### Exercise data ###

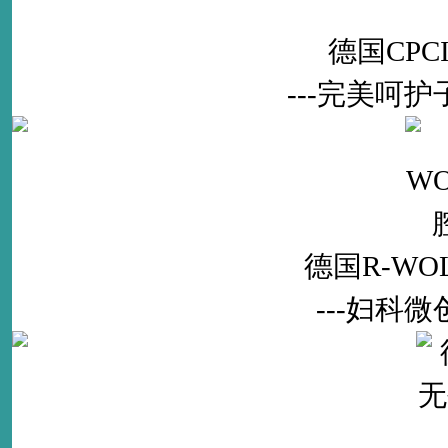
德国CP
---完美呵
德国R-W
---妇科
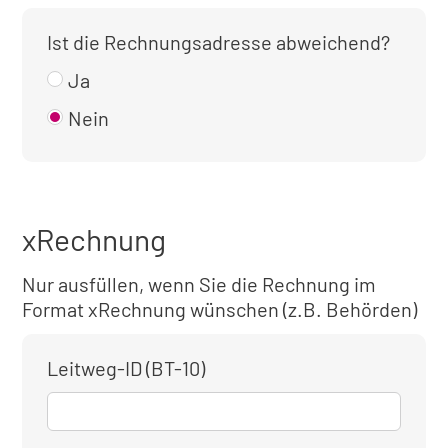
Ist die Rechnungsadresse abweichend?
Ja
Nein
xRechnung
Nur ausfüllen, wenn Sie die Rechnung im
Format xRechnung wünschen (z.B. Behörden)
Leitweg-ID (BT-10)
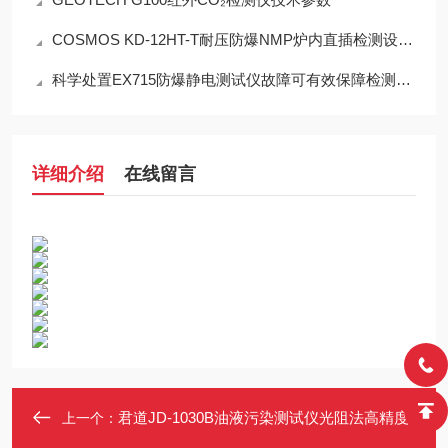
COSMOS KD-12HT-T耐压防爆NMP炉内直插检测设备工程设计指南
科学处置EX715防爆静电测试仪故障可有效保障检测工作正常开展
详细介绍
在线留言
君道JD-1030B油液污染测试仪光阻法高精度
上一个：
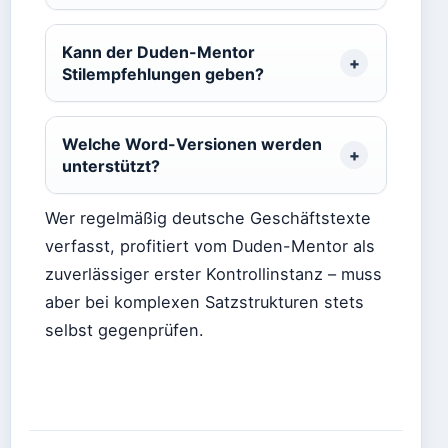
Kann der Duden-Mentor
Stilempfehlungen geben?
Welche Word-Versionen werden
unterstützt?
Wer regelmäßig deutsche Geschäftstexte
verfasst, profitiert vom Duden-Mentor als
zuverlässiger erster Kontrollinstanz – muss
aber bei komplexen Satzstrukturen stets
selbst gegenprüfen.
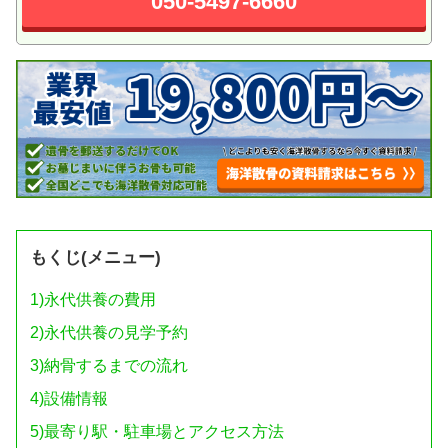
050-5497-6660
もくじ(メニュー)
1)
永代供養の費用
2)
永代供養の見学予約
3)
納骨するまでの流れ
4)
設備情報
5)
最寄り駅・駐車場とアクセス方法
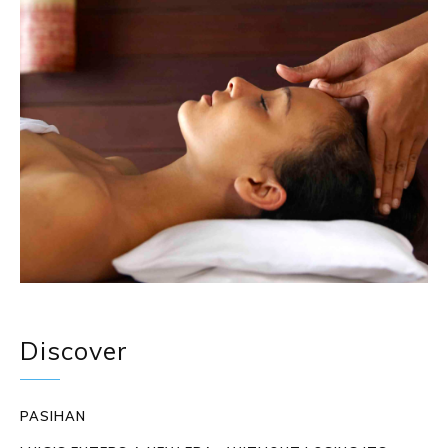
Discover
PASIHAN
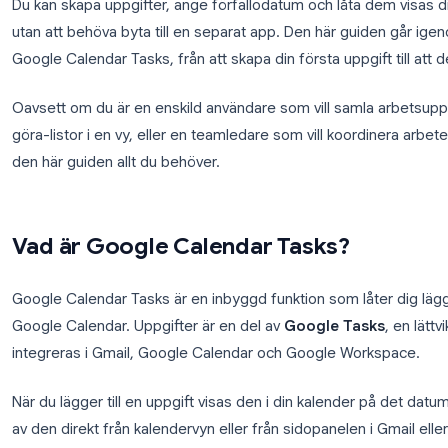
Google Calendar Tasks är en av de mest underutny
Du kan skapa uppgifter, ange förfallodatum och låta 
utan att behöva byta till en separat app. Den här 
Google Calendar Tasks, från att skapa din första uppg
Oavsett om du är en enskild användare som vill sam
göra-listor i en vy, eller en teamledare som vill ko
den här guiden allt du behöver.
Vad är Google Calendar Tasks?
Google Calendar Tasks är en inbyggd funktion som låt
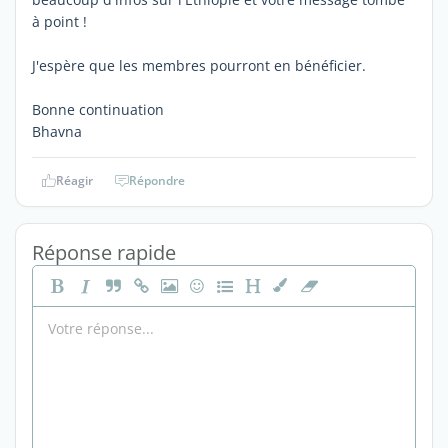
à point !
J'espère que les membres pourront en bénéficier.
Bonne continuation
Bhavna
Réagir
Répondre
Réponse rapide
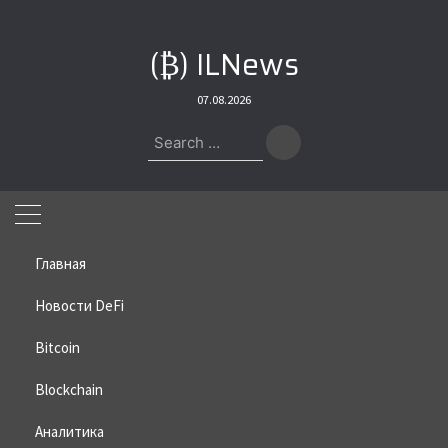
Skip
to
(₿) ILNews
content
07.08.2026
Search
for:
Главная
Новости DeFi
Bitcoin
Home
»
Bitcoin
»
Цена Zcash поднялась до исторического
максимума
Blockchain
Цена Zcash поднялась до
Аналитика
исторического максимума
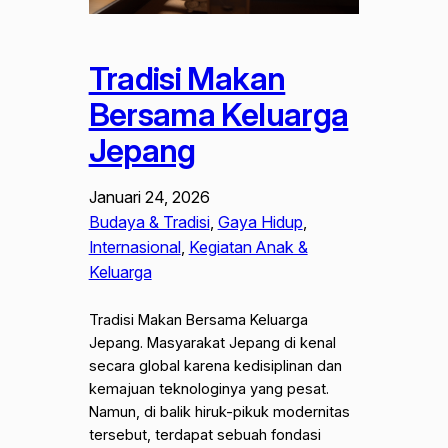
Tradisi Makan
Bersama Keluarga
Jepang
Januari 24, 2026
Budaya & Tradisi
, 
Gaya Hidup
, 
Internasional
, 
Kegiatan Anak &
Keluarga
Tradisi Makan Bersama Keluarga
Jepang. Masyarakat Jepang di kenal
secara global karena kedisiplinan dan
kemajuan teknologinya yang pesat.
Namun, di balik hiruk-pikuk modernitas
tersebut, terdapat sebuah fondasi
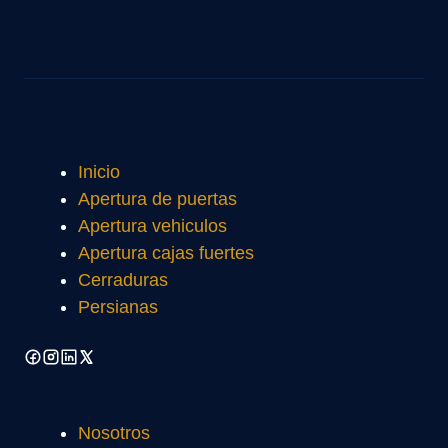
Inicio
Apertura de puertas
Apertura vehiculos
Apertura cajas fuertes
Cerraduras
Persianas
Nosotros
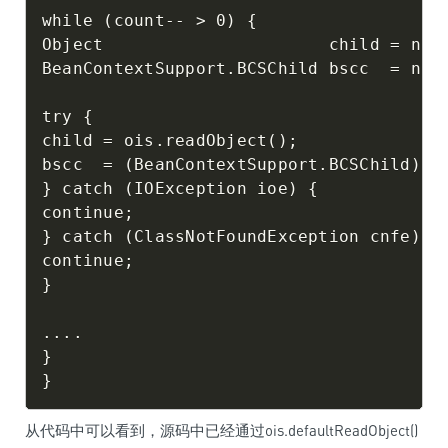
while (count-- > 0) {

Object                      child = null
BeanContextSupport.BCSChild bscc  = null
try {

child = ois.readObject();

bscc  = (BeanContextSupport.BCSChild)ois
} catch (IOException ioe) {

continue;

} catch (ClassNotFoundException cnfe) {

continue;

}

....

}

从代码中可以看到，源码中已经通过ois.defaultReadObject()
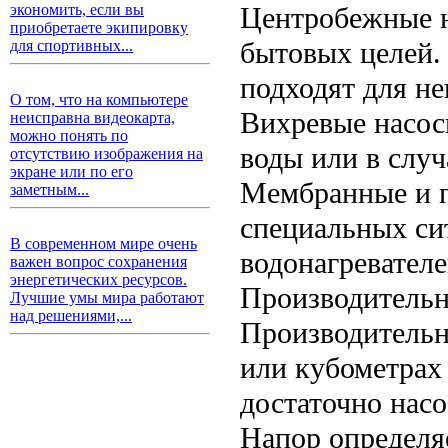
Центробежные н
экономить, если вы
приобретаете экипировку
бытовых целей.
для спортивных...
подходят для н
О том, что на компьютере
Вихревые насос
неисправна видеокарта,
можно понять по
воды или в случ
отсутствию изображения на
экране или по его
Мембранные и 
заметным...
специальных си
В современном мире очень
водонагревателе
важен вопрос сохранения
энергетических ресурсов.
Производительн
Лучшие умы мира работают
над решениями,...
Производительно
или кубометрах 
достаточно насо
Напор определяе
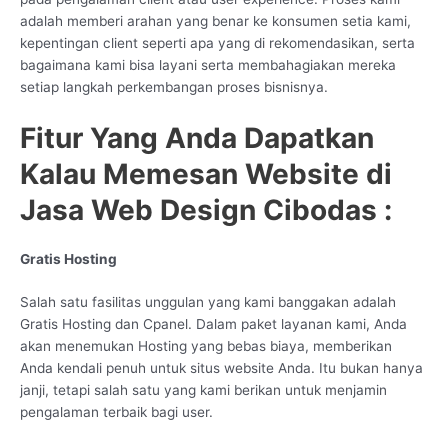
adalah memberi arahan yang benar ke konsumen setia kami,
kepentingan client seperti apa yang di rekomendasikan, serta
bagaimana kami bisa layani serta membahagiakan mereka
setiap langkah perkembangan proses bisnisnya.
Fitur Yang Anda Dapatkan
Kalau Memesan Website di
Jasa Web Design Cibodas :
Gratis Hosting
Salah satu fasilitas unggulan yang kami banggakan adalah
Gratis Hosting dan Cpanel. Dalam paket layanan kami, Anda
akan menemukan Hosting yang bebas biaya, memberikan
Anda kendali penuh untuk situs website Anda. Itu bukan hanya
janji, tetapi salah satu yang kami berikan untuk menjamin
pengalaman terbaik bagi user.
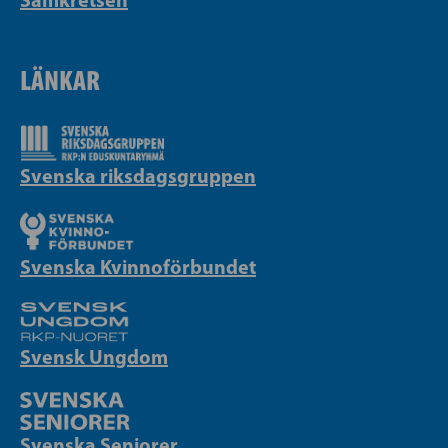
LÄNKAR
Svenska riksdagsgruppen
Svenska Kvinnoförbundet
Svensk Ungdom
Svenska Seniorer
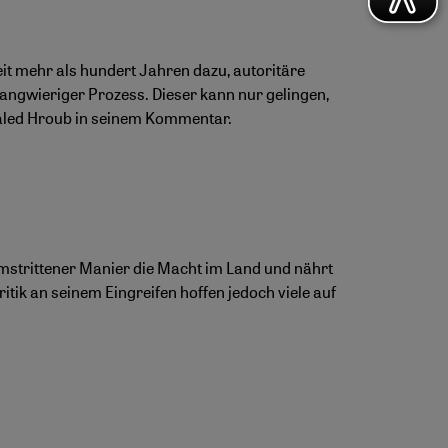
seit mehr als hundert Jahren dazu, autoritäre
langwieriger Prozess. Dieser kann nur gelingen,
haled Hroub in seinem Kommentar.
mstrittener Manier die Macht im Land und nährt
itik an seinem Eingreifen hoffen jedoch viele auf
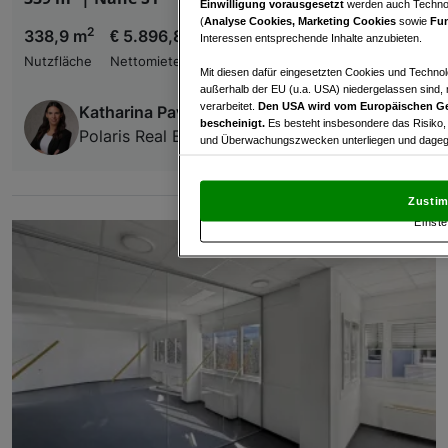
Einwilligung vorausgesetzt
werden auch Technol
(
Analyse Cookies, Marketing Cookies
sowie
Fun
2
338,9 m
€ 5.896,86
Interessen entsprechende Inhalte anzubieten.
Nutzfläche
Nettomiete
Mit diesen dafür eingesetzten Cookies und Technol
außerhalb der EU (u.a. USA) niedergelassen sind,
verarbeitet.
Den USA wird vom Europäischen Ge
Katharina Pavlik
bescheinigt.
Es besteht insbesondere das Risiko,
Polaris Real Estate Experts GmbH
und Überwachungszwecken unterliegen und dagege
Mit Klick auf „Zustimmen & fortfahren“ willig
von Drittanbietern (auch aus USA) ein.
In den Ei
Zustim
und Widerspruch gegen die Verarbeitung auf der Gr
Einste
„Cookie Einstellungen“, die sich auf jeder Seite unt
Wir und unsere Partner verarbeiten 
Verwendung genauer Standortdaten. Endgeräteeigens
Zugriff auf Informationen auf einem Endgerät. Per
und der Performance von Inhalten, Zielgruppenfo
Liste der Partner (Lieferanten)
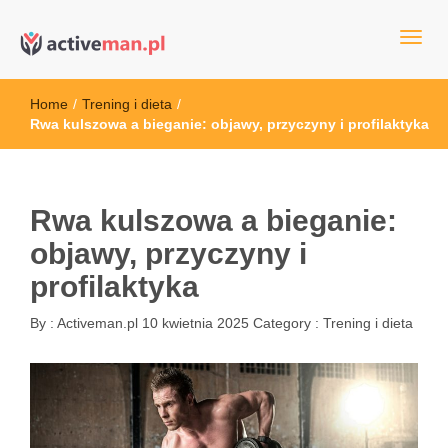
kettler serwis, sklep fitness, crossfit, rowery, sklep ze sprzętem
active man – sprzęt sportowy Wrocła
sportowym
Home
/
Trening i dieta
/
Rwa kulszowa a bieganie: objawy, przyczyny i profilaktyka
Rwa kulszowa a bieganie:
objawy, przyczyny i
profilaktyka
By :
Activeman.pl
10 kwietnia 2025
Category :
Trening i dieta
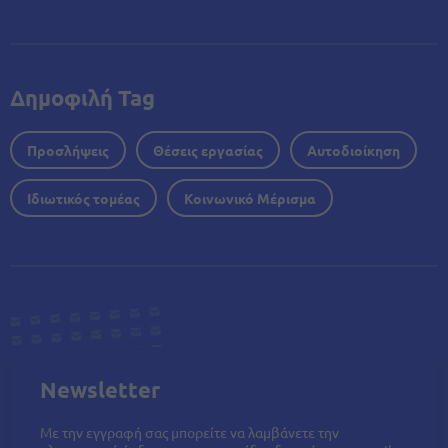
Δημοφιλή Tag
Προσλήψεις
Θέσεις εργασίας
Αυτοδιοίκηση
Ιδιωτικός τομέας
Κοινωνικό Μέρισμα
Newsletter
Με την εγγραφή σας μπορείτε να λαμβάνετε την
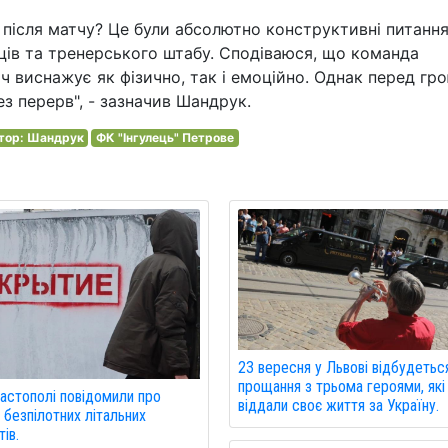
 після матчу? Це були абсолютно конструктивні питання
авців та тренерського штабу. Сподіваюся, що команда
ч виснажує як фізично, так і емоційно. Однак перед гр
 перерв", - зазначив Шандрук.
тор: Шандрук
ФК "Інгулець" Петрове
23 вересня у Львові відбудетьс
прощання з трьома героями, які
астополі повідомили про
віддали своє життя за Україну.
 безпілотних літальних
ів.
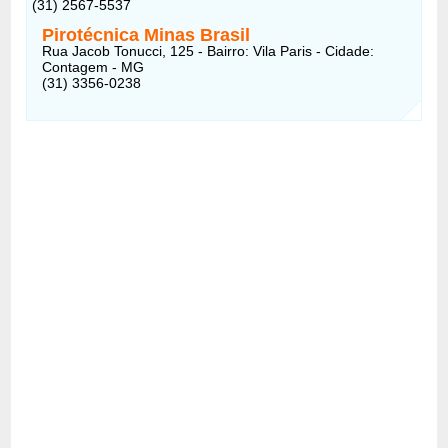
(31) 2567-5537
Pirotécnica Minas Brasil
Rua Jacob Tonucci, 125 - Bairro: Vila Paris - Cidade:
Contagem - MG
(31) 3356-0238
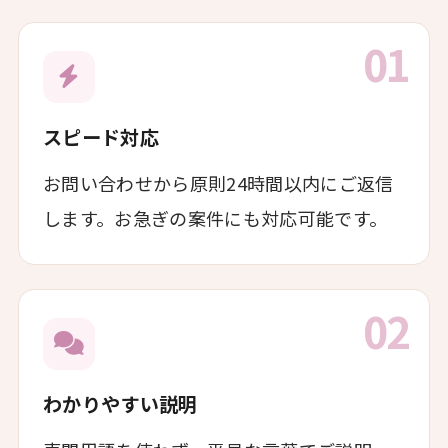
01
スピード対応
お問い合わせから原則24時間以内にご返信
します。お急ぎの案件にも対応可能です。
02
わかりやすい説明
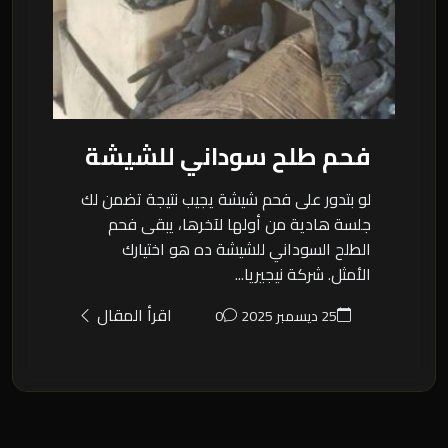
فحم طلح سوداني للشيشة
لو بتدور على فحم شيشة يجيب نتيجة تضمن لك
جلسة هادية من أولها لآخرها، يبقى فحم
الطلح السوداني للشيشة ده هو اختيارك
الأمثل. شركة نيجيريا...
اقرأ المقال
25 ديسمبر 2025
0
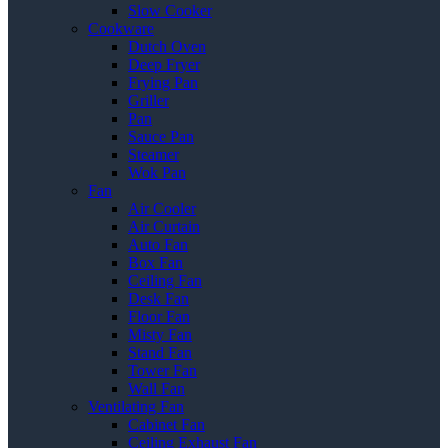
Slow Cooker
Cookware
Dutch Oven
Deep Fryer
Frying Pan
Griller
Pan
Sauce Pan
Steamer
Wok Pan
Fan
Air Cooler
Air Curtain
Auto Fan
Box Fan
Ceiling Fan
Desk Fan
Floor Fan
Misty Fan
Stand Fan
Tower Fan
Wall Fan
Ventilating Fan
Cabinet Fan
Ceiling Exhaust Fan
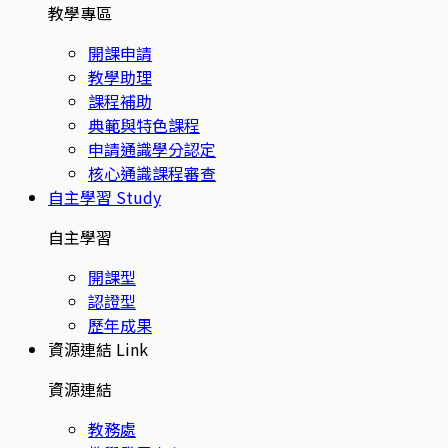
教學專區
開課申請
教學助理
課程補助
典範與特色課程
申請通識學分認定
核心通識課程審查
自主學習
Study
自主學習
開課型
認證型
歷年成果
資源連結
Link
資源連結
教務處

###

* [What the exercise asks] Which lines of the data include the string "максимума"? Copy each of them.

* [Reply to the task]
максимума
исторического максимума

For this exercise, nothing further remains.